EXERCISE AIM
Print only the lines below from the one with "Find right lung upper lobe. (SVG masks)" to the one with "Can you find aorta?", both included, exactly as they stand. Leave pictures out.

Data extracted from a collection
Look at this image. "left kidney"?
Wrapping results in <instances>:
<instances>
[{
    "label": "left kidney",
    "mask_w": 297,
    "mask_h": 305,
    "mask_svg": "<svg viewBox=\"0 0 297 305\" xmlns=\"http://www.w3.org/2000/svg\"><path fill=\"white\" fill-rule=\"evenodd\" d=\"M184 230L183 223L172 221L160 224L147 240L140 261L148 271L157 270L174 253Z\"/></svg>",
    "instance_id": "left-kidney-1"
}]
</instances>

--

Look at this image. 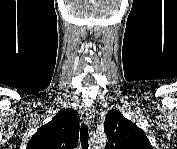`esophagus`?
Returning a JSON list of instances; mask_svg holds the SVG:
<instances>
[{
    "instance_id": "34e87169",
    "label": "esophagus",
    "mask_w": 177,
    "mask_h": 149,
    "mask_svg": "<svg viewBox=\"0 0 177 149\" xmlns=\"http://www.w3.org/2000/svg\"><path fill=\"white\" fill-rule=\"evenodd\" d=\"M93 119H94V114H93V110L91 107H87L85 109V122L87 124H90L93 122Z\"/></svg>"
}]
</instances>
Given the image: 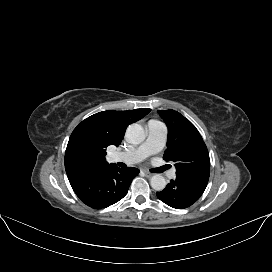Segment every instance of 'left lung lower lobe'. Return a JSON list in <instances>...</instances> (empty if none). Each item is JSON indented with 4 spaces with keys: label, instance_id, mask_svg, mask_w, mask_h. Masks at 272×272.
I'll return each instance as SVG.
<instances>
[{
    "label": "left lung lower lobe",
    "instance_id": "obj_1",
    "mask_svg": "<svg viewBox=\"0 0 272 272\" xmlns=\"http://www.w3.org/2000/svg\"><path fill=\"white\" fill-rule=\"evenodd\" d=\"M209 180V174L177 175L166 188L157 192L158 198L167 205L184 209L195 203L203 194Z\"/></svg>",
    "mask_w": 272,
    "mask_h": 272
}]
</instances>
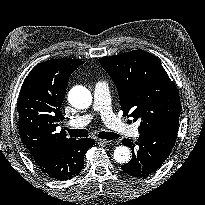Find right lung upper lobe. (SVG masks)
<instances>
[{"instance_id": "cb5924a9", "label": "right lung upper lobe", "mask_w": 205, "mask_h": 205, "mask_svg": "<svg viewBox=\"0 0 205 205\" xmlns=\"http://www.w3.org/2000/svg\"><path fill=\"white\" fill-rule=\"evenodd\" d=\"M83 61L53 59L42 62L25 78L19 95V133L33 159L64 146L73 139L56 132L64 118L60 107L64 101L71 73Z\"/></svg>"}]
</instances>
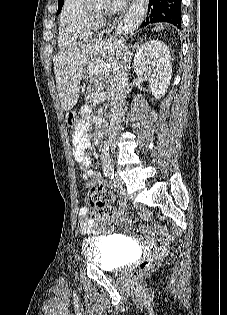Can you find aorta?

TASK RESPONSE
Find right lung upper lobe. (SVG masks)
<instances>
[{"instance_id": "cb5924a9", "label": "right lung upper lobe", "mask_w": 205, "mask_h": 205, "mask_svg": "<svg viewBox=\"0 0 205 205\" xmlns=\"http://www.w3.org/2000/svg\"><path fill=\"white\" fill-rule=\"evenodd\" d=\"M83 61L53 59L42 62L25 78L19 95V133L33 159L64 146L73 139L56 132L64 118L60 107L64 101L71 73Z\"/></svg>"}]
</instances>
Can you find aorta?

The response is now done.